Saved entries:
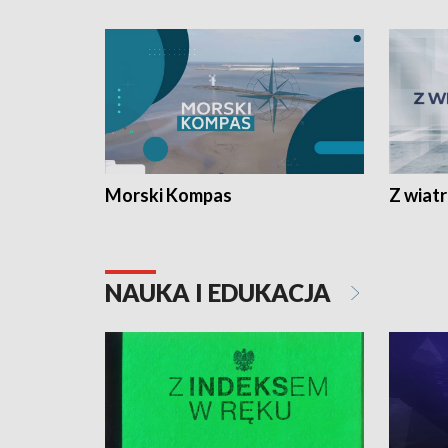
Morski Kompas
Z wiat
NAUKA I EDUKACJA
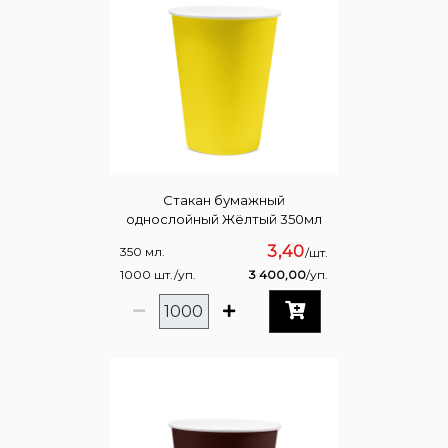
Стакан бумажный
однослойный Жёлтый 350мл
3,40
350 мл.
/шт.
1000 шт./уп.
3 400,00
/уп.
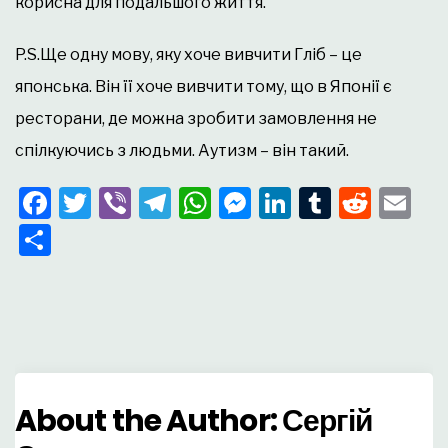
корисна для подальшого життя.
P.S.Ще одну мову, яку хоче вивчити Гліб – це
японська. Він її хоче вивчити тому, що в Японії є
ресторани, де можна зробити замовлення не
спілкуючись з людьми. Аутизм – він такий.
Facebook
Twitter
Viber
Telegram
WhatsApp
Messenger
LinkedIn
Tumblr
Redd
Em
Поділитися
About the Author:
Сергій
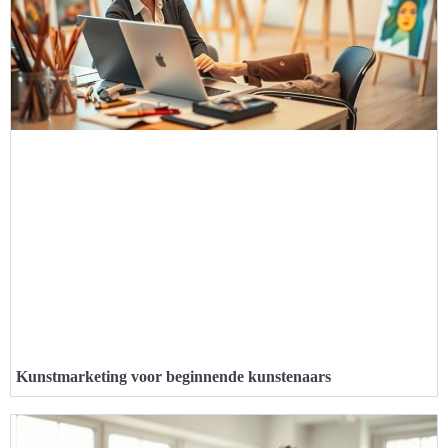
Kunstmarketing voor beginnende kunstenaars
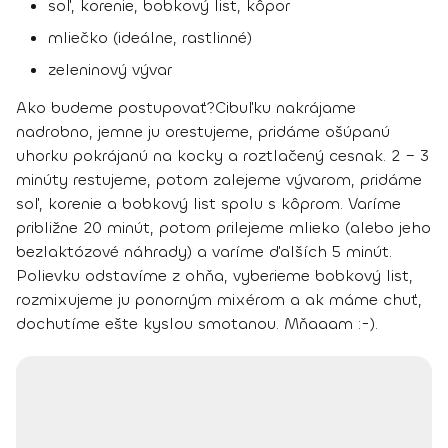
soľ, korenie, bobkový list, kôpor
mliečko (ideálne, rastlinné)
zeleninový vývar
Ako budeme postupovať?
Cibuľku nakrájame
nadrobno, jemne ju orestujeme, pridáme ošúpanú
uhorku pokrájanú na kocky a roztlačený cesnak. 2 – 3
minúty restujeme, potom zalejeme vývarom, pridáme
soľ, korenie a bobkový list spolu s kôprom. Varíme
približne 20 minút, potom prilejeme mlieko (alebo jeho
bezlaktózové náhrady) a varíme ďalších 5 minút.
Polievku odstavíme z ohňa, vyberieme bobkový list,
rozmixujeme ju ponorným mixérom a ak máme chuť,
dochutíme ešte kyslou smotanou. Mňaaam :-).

Aim of the task -
The expected answer is a copy of each line in the records that holds the word "korenie".

Answer to the problem -
soľ, korenie, bobkový list, kôpor
soľ, korenie a bobkový list spolu s kôprom. Varíme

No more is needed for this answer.